START LISTED RECORDS

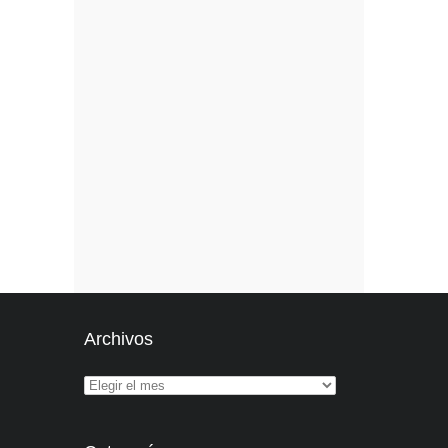
Archivos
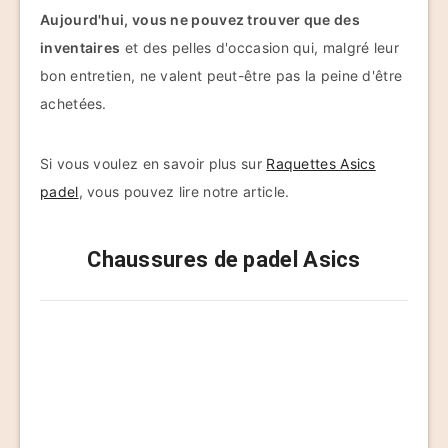
Aujourd'hui, vous ne pouvez trouver que des
inventaires
et des pelles d'occasion qui, malgré leur
bon entretien, ne valent peut-être pas la peine d'être
achetées.
Si vous voulez en savoir plus sur
Raquettes Asics
padel
, vous pouvez lire notre article.
Chaussures de padel Asics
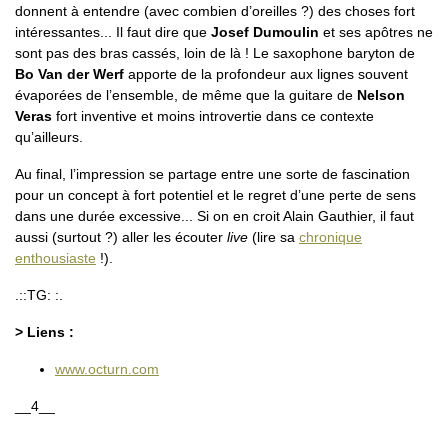
donnent à entendre (avec combien d’oreilles ?) des choses fort
intéressantes... Il faut dire que
Josef Dumoulin
et ses apôtres ne
sont pas des bras cassés, loin de là ! Le saxophone baryton de
Bo Van der Werf
apporte de la profondeur aux lignes souvent
évaporées de l’ensemble, de même que la guitare de
Nelson
Veras
fort inventive et moins introvertie dans ce contexte
qu’ailleurs.
Au final, l’impression se partage entre une sorte de fascination
pour un concept à fort potentiel et le regret d’une perte de sens
dans une durée excessive... Si on en croit Alain Gauthier, il faut
aussi (surtout ?) aller les écouter
live
(lire sa
chronique
enthousiaste
!).
.::TG: :.
> Liens :
www.octurn.com
__4__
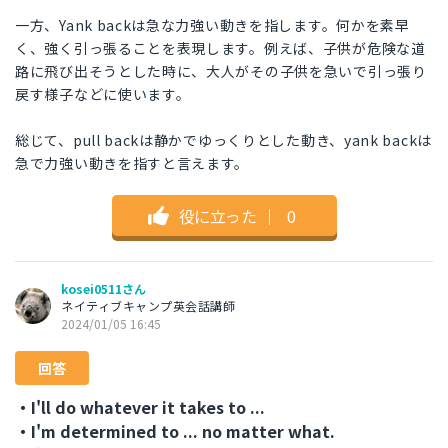
一方、Yank backは急な力強い動きを指します。何かを素早
く、強く引っ張ることを表現します。例えば、子供が危険な道
路に飛び出そうとした時に、大人がその子供を急いで引っ張り
戻す様子などに使います。
総じて、pull backは静かでゆっくりとした動き、yank backは
急で力強い動きを指すと言えます。
役に立った
｜
0
kosei0511さん
ネイティブキャンプ英会話講師
2024/01/05 16:45
回答
・I'll do whatever it takes to ...
・I'm determined to ... no matter what.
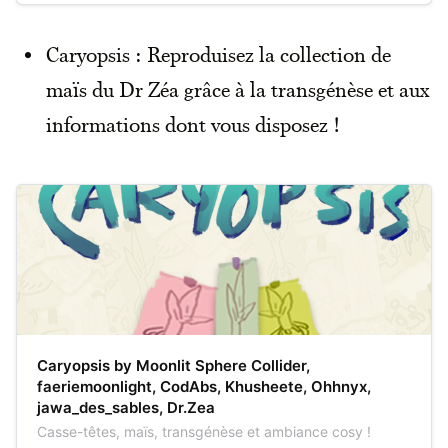
Caryopsis : Reproduisez la collection de
maïs du Dr Zéa grâce à la transgénèse et aux
informations dont vous disposez !
Caryopsis by Moonlit Sphere Collider,
faeriemoonlight, CodAbs, Khusheete, Ohhnyx,
jawa_des_sables, Dr.Zea
Casse-têtes, maïs, transgénèse et ambiance cosy !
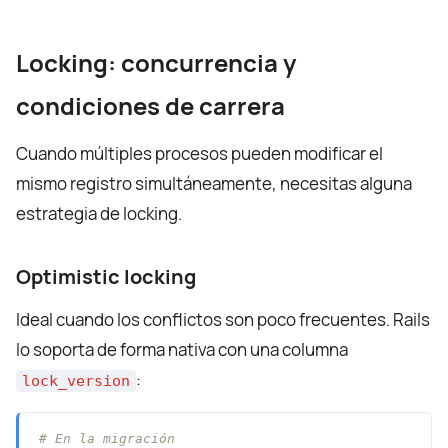
Locking: concurrencia y
condiciones de carrera
Cuando múltiples procesos pueden modificar el
mismo registro simultáneamente, necesitas alguna
estrategia de locking.
Optimistic locking
Ideal cuando los conflictos son poco frecuentes. Rails
lo soporta de forma nativa con una columna
:
lock_version
# En la migración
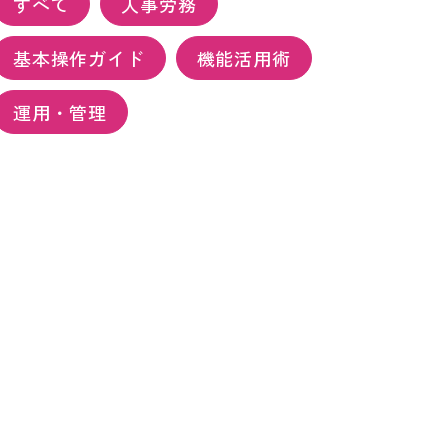
すべて
人事労務
基本操作ガイド
機能活用術
運用・管理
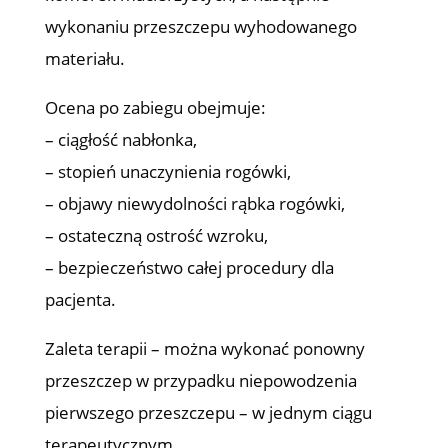
wykonaniu przeszczepu wyhodowanego
materiału.
Ocena po zabiegu obejmuje:
– ciągłość nabłonka,
– stopień unaczynienia rogówki,
– objawy niewydolności rąbka rogówki,
– ostateczną ostrość wzroku,
– bezpieczeństwo całej procedury dla
pacjenta.
Zaleta terapii – można wykonać ponowny
przeszczep w przypadku niepowodzenia
pierwszego przeszczepu – w jednym ciągu
terapeutycznym.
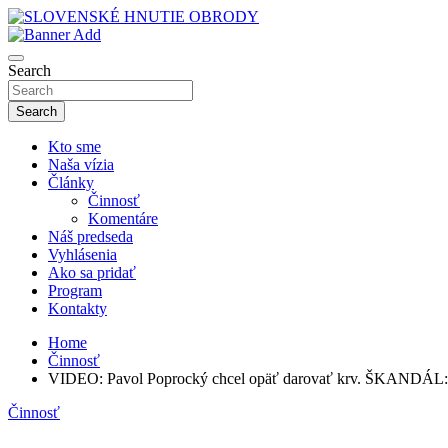
Skip
to
sho
content
SLOVENSKÉ HNUTIE OBRODY
Search
Search
Kto sme
Naša vízia
Články
Činnosť
Komentáre
Náš predseda
Vyhlásenia
Ako sa pridať
Program
Kontakty
Home
Činnosť
VIDEO: Pavol Poprocký chcel opäť darovať krv. ŠKANDÁL: O
Činnosť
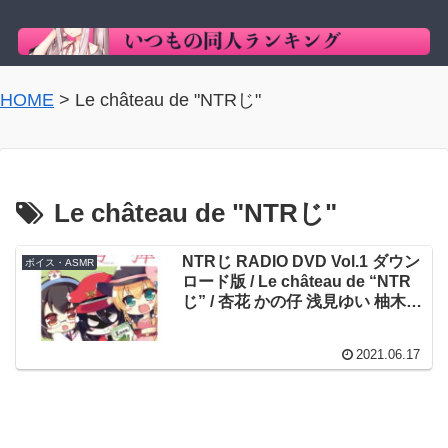
HOME
>
Le château de "NTRじ"
Le château de "NTRじ"
NTRじ RADIO DVD Vol.1 ダウン
ボイス・ASMR
ロード版 / Le château de “NTR
じ” / 杏花 かの仔 浅見ゆい 柚木朱
莉 藍月なくる 伊ヶ崎綾香 藍沢夏
癒 大山チロル
2021.06.17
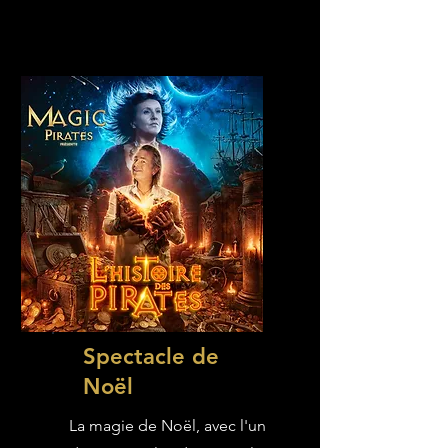
Spectacle de
Noël
La magie de Noël, avec l'un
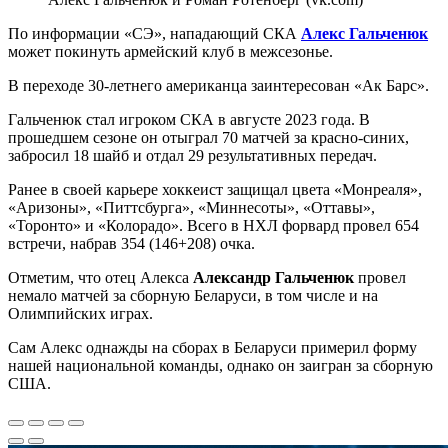
По информации «СЭ», нападающий СКА
Алекс Гальченюк
может покинуть армейский клуб в межсезонье.
В переходе 30-летнего американца заинтересован «Ак Барс».
Гальченюк стал игроком СКА в августе 2023 года. В
прошедшем сезоне он отыграл 70 матчей за красно-синих,
забросил 18 шайб и отдал 29 результативных передач.
Ранее в своей карьере хоккеист защищал цвета «Монреаля»,
«Аризоны», «Питтсбурга», «Миннесоты», «Оттавы»,
«Торонто» и «Колорадо». Всего в НХЛ форвард провел 654
встречи, набрав 354 (146+208) очка.
Отметим, что отец Алекса
Александр Гальченюк
провел
немало матчей за сборную Беларуси, в том числе и на
Олимпийских играх.
Сам Алекс однажды на сборах в Беларуси примерил форму
нашей национальной команды, однако он заигран за сборную
США.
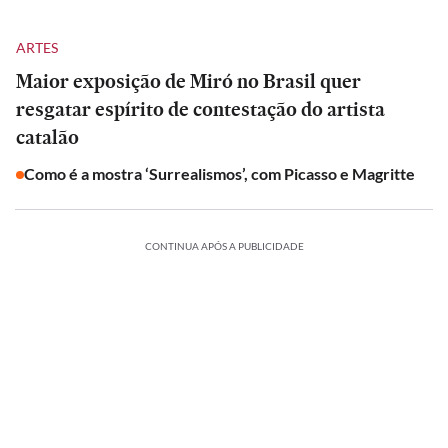
ARTES
Maior exposição de Miró no Brasil quer
resgatar espírito de contestação do artista
catalão
Como é a mostra ‘Surrealismos’, com Picasso e Magritte
CONTINUA APÓS A PUBLICIDADE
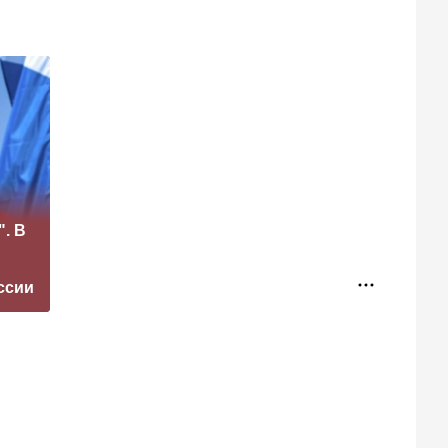
«Это конец всего»:
". В
Захарова
Маск сделал
прокомментировал
неожиданное
а фестиваль в
заявление о
ссии
Юрмале
завершении СВО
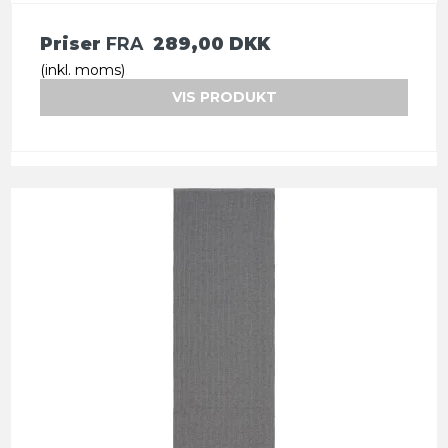
Priser
FRA
289,00 DKK
(inkl. moms)
VIS PRODUKT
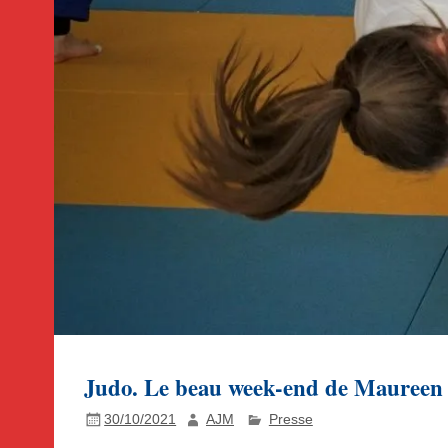
Judo. Le beau week-end de Maureen
30/10/2021
AJM
Presse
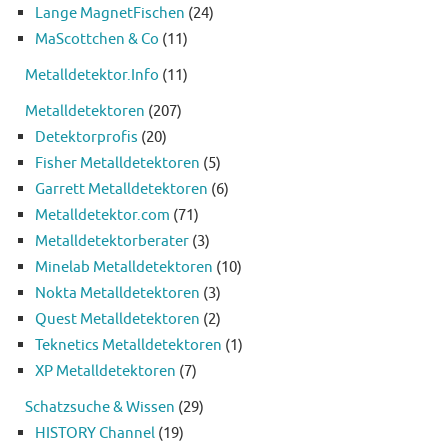
Lange MagnetFischen
(24)
MaScottchen & Co
(11)
Metalldetektor.Info
(11)
Metalldetektoren
(207)
Detektorprofis
(20)
Fisher Metalldetektoren
(5)
Garrett Metalldetektoren
(6)
Metalldetektor.com
(71)
Metalldetektorberater
(3)
Minelab Metalldetektoren
(10)
Nokta Metalldetektoren
(3)
Quest Metalldetektoren
(2)
Teknetics Metalldetektoren
(1)
XP Metalldetektoren
(7)
Schatzsuche & Wissen
(29)
HISTORY Channel
(19)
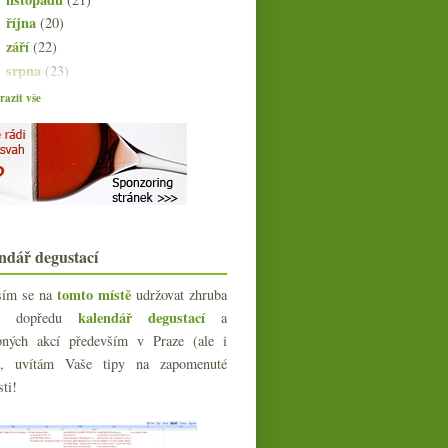
října
(20)
►
září
(22)
►
srpna
(23)
►
července
(15)
►
azit vše
června
(23)
►
května
(23)
►
dubna
(20)
▼
Když víno z Wachau, tak…
Neuburské?
Jižní svah na Kindle, šoproňská
měna, NY Times a M...
ndář degustací
Jarní táboření s pár víny a
biomasem ze Sasova
tomto místě
sím se na
udržovat zhruba
15x bílé i červené do 150,- Kč
kalendář degustací
íc dopředu
a
Bubláme s bohémkou & Piper-
bných akcí především v Praze (ale i
Heidsieck
e), uvítám Vaše tipy na zapomenuté
Klasický ročník, názory na
Bordeaux 2010 a cesta z...
sti!
French Wine Show 2011
sponzorující krtka
Výsledky ankety „Jak dlouho před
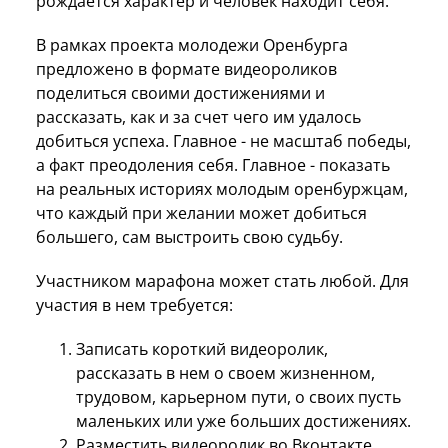
рождается характер и человек находит себя.
В рамках проекта молодежи Оренбурга
предложено в формате видеороликов
поделиться своими достижениями и
рассказать, как и за счет чего им удалось
добиться успеха. Главное - не масштаб победы,
а факт преодоления себя. Главное - показать
на реальных историях молодым оренбуржцам,
что каждый при желании может добиться
большего, сам выстроить свою судьбу.
Участником марафона может стать любой. Для
участия в нем требуется:
Записать короткий видеоролик,
рассказать в нем о своем жизненном,
трудовом, карьерном пути, о своих пусть
маленьких или уже больших достижениях.
Разместить видеоролик во Вконтакте,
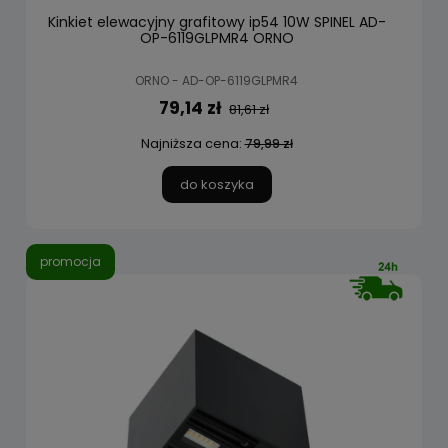
Kinkiet elewacyjny grafitowy ip54 10W SPINEL AD-
OP-6119GLPMR4 ORNO
ORNO - AD-OP-6119GLPMR4
79,14 zł
81,61 zł
Najniższa cena:
79,99 zł
do koszyka
promocja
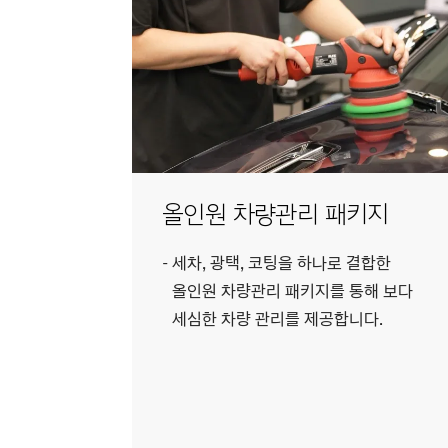
올인원 차량관리 패키지
세차, 광택, 코팅을 하나로 결합한
올인원 차량관리 패키지를 통해 보다
세심한 차량 관리를 제공합니다.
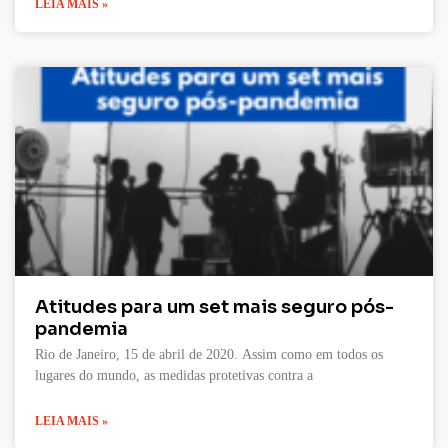
LEIA MAIS »
Atitudes para um set mais seguro pós-
pandemia
Rio de Janeiro, 15 de abril de 2020. Assim como em todos os
lugares do mundo, as medidas protetivas contra a
LEIA MAIS »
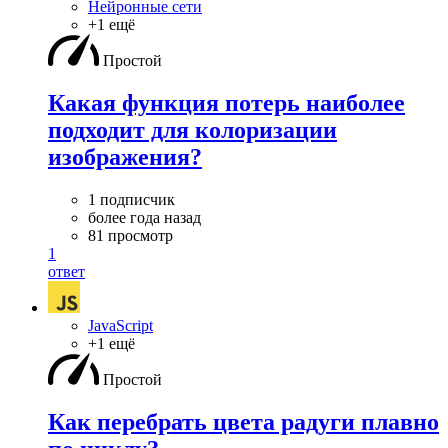
Нейронные сети
+1 ещё
Простой
Какая функция потерь наиболее
подходит для колоризации
изображения?
1 подписчик
более года назад
81 просмотр
1
ответ
JavaScript
+1 ещё
Простой
Как перебрать цвета радуги плавно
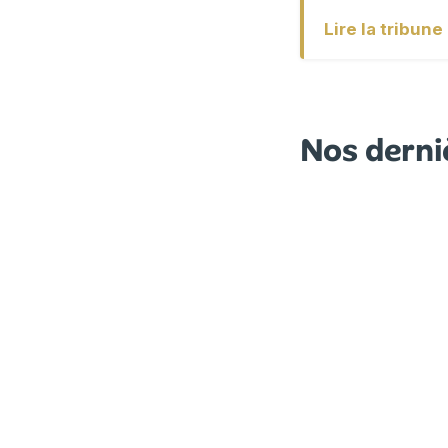
Lire la tribun
Nos derni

END LISTED RECORDS

■ TASK ITEM
Although the records include pictures, the copy should reproduce every line exactly and none of the pictures.

■ YOUR RESPONSE
Archivos
Aujourd'hui, vous ne pouvez trouver que des
inventaires
et des pelles d'occasion qui, malgré leur
bon entretien, ne valent peut-être pas la peine d'être
achetées.
Si vous voulez en savoir plus sur
Raquettes Asics
padel
, vous pouvez lire notre article.
Chaussures de padel Asics
donnent à entendre (avec combien d’oreilles ?) des choses fort
intéressantes... Il faut dire que
Josef Dumoulin
et ses apôtres ne
sont pas des bras cassés, loin de là ! Le saxophone baryton de
Bo Van der Werf
apporte de la profondeur aux lignes souvent
évaporées de l’ensemble, de même que la guitare de
Nelson
Veras
fort inventive et moins introvertie dans ce contexte
qu’ailleurs.
Au final, l’impression se partage entre une sorte de fascination
pour un concept à fort potentiel et le regret d’une perte de sens
dans une durée excessive... Si on en croit Alain Gauthier, il faut
aussi (surtout ?) aller les écouter
live
(lire sa
chronique
enthousiaste
!).
.::TG: :.
> Liens :
www.octurn.com
__4__
一方、Yank backは急な力強い動きを指します。何かを素早
く、強く引っ張ることを表現します。例えば、子供が危険な道
路に飛び出そうとした時に、大人がその子供を急いで引っ張り
戻す様子などに使います。
総じて、pull backは静かでゆっくりとした動き、yank backは
急で力強い動きを指すと言えます。
役に立った
｜
0
kosei0511さん
ネイティブキャンプ英会話講師
2024/01/05 16:45
回答
・I'll do whatever it takes to ...
・I'm determined to ... no matter what.
Caryopsis : Reproduisez la collection de
maïs du Dr Zéa grâce à la transgénèse et aux
informations dont vous disposez !
Caryopsis by Moonlit Sphere Collider,
faeriemoonlight, CodAbs, Khusheete, Ohhnyx,
jawa_des_sables, Dr.Zea
Casse-têtes, maïs, transgénèse et ambiance cosy !
Locking: concurrencia y
condiciones de carrera
Cuando múltiples procesos pueden modificar el
mismo registro simultáneamente, necesitas alguna
estrategia de locking.
Optimistic locking
Ideal cuando los conflictos son poco frecuentes. Rails
lo soporta de forma nativa con una columna
:
lock_version
# En la migración
すべて
人事労務
基本操作ガイド
機能活用術
運用・管理
wykonaniu przeszczepu wyhodowanego
materiału.
Ocena po zabiegu obejmuje:
– ciągłość nabłonka,
– stopień unaczynienia rogówki,
– objawy niewydolności rąbka rogówki,
– ostateczną ostrość wzroku,
– bezpieczeństwo całej procedury dla
pacjenta.
Zaleta terapii – można wykonać ponowny
przeszczep w przypadku niepowodzenia
pierwszego przeszczepu – w jednym ciągu
terapeutycznym.
Skip
to
sho
content
SLOVENSKÉ HNUTIE OBRODY
Search
Search
Kto sme
Naša vízia
Články
Činnosť
Komentáre
Náš predseda
Vyhlásenia
Ako sa pridať
Program
Kontakty
Home
Činnosť
VIDEO: Pavol Poprocký chcel opäť darovať krv. ŠKANDÁL: O
Činnosť
HOME
>
Le château de "NTRじ"
Le château de "NTRじ"
NTRじ RADIO DVD Vol.1 ダウン
ボイス・ASMR
ロード版 / Le château de “NTR
じ” / 杏花 かの仔 浅見ゆい 柚木朱
莉 藍月なくる 伊ヶ崎綾香 藍沢夏
癒 大山チロル
2021.06.17
Spectacle de
Noël
La magie de Noël, avec l'un
По информации «СЭ», нападающий СКА
Алекс Гальченюк
может покинуть армейский клуб в межсезонье.
В переходе 30-летнего американца заинтересован «Ак Барс».
Гальченюк стал игроком СКА в августе 2023 года. В
прошедшем сезоне он отыграл 70 матчей за красно-синих,
забросил 18 шайб и отдал 29 результативных передач.
Ранее в своей карьере хоккеист защищал цвета «Монреаля»,
«Аризоны», «Питтсбурга», «Миннесоты», «Оттавы»,
«Торонто» и «Колорадо». Всего в НХЛ форвард провел 654
встречи, набрав 354 (146+208) очка.
Отметим, что отец Алекса
Александр Гальченюк
провел
немало матчей за сборную Беларуси, в том числе и на
Олимпийских играх.
Сам Алекс однажды на сборах в Беларуси примерил форму
нашей национальной команды, однако он заигран за сборную
США.
ARTES
Maior exposição de Miró no Brasil quer
resgatar espírito de contestação do artista
catalão
Como é a mostra ‘Surrealismos’, com Picasso e Magritte
CONTINUA APÓS A PUBLICIDADE
«Это конец всего»:
". В
Захарова
Маск сделал
прокомментировал
неожиданное
а фестиваль в
заявление о
ссии
Юрмале
завершении СВО
Priser
FRA
289,00 DKK
(inkl. moms)
VIS PRODUKT
Judo. Le beau week-end de Maureen
30/10/2021
AJM
Presse
Lange MagnetFischen
(24)
MaScottchen & Co
(11)
Metalldetektor.Info
(11)
Metalldetektoren
(207)
Detektorprofis
(20)
Fisher Metalldetektoren
(5)
Garrett Metalldetektoren
(6)
Metalldetektor.com
(71)
Metalldetektorberater
(3)
Minelab Metalldetektoren
(10)
Nokta Metalldetektoren
(3)
Quest Metalldetektoren
(2)
Teknetics Metalldetektoren
(1)
XP Metalldetektoren
(7)
Schatzsuche & Wissen
(29)
HISTORY Channel
(19)
října
(20)
►
září
(22)
►
srpna
(23)
►
července
(15)
►
azit vše
června
(23)
►
května
(23)
►
dubna
(20)
▼
Když víno z Wachau, tak…
Neuburské?
Jižní svah na Kindle, šoproňská
měna, NY Times a M...
ndář degustací
Jarní táboření s pár víny a
biomasem ze Sasova
tomto místě
sím se na
udržovat zhruba
15x bílé i červené do 150,- Kč
kalendář degustací
íc dopředu
a
Bubláme s bohémkou & Piper-
bných akcí především v Praze (ale i
Heidsieck
e), uvítám Vaše tipy na zapomenuté
Klasický ročník, názory na
Bordeaux 2010 a cesta z...
sti!
French Wine Show 2011
sponzorující krtka
Výsledky ankety „Jak dlouho před
рождается характер и человек находит себя.
В рамках проекта молодежи Оренбурга
предложено в формате видеороликов
поделиться своими достижениями и
рассказать, как и за счет чего им удалось
добиться успеха. Главное - не масштаб победы,
а факт преодоления себя. Главное - показать
на реальных историях молодым оренбуржцам,
что каждый при желании может добиться
большего, сам выстроить свою судьбу.
Участником марафона может стать любой. Для
участия в нем требуется:
Записать короткий видеоролик,
рассказать в нем о своем жизненном,
трудовом, карьерном пути, о своих пусть
маленьких или уже больших достижениях.
Разместить видеоролик во Вконтакте,
Kinkiet elewacyjny grafitowy ip54 10W SPINEL AD-
OP-6119GLPMR4 ORNO
ORNO - AD-OP-6119GLPMR4
79,14 zł
81,61 zł
Najniższa cena:
79,99 zł
do koszyka
promocja
올인원 차량관리 패키지
세차, 광택, 코팅을 하나로 결합한
올인원 차량관리 패키지를 통해 보다
세심한 차량 관리를 제공합니다.
LEIA MAIS »
Atitudes para um set mais seguro pós-
pandemia
Rio de Janeiro, 15 de abril de 2020. Assim como em todos os
lugares do mundo, as medidas protetivas contra a
LEIA MAIS »
Нейронные сети
+1 ещё
Простой
Какая функция потерь наиболее
подходит для колоризации
изображения?
1 подписчик
более года назад
81 просмотр
1
ответ
JavaScript
+1 ещё
Простой
Как перебрать цвета радуги плавно
Lire la tribun
Nos derni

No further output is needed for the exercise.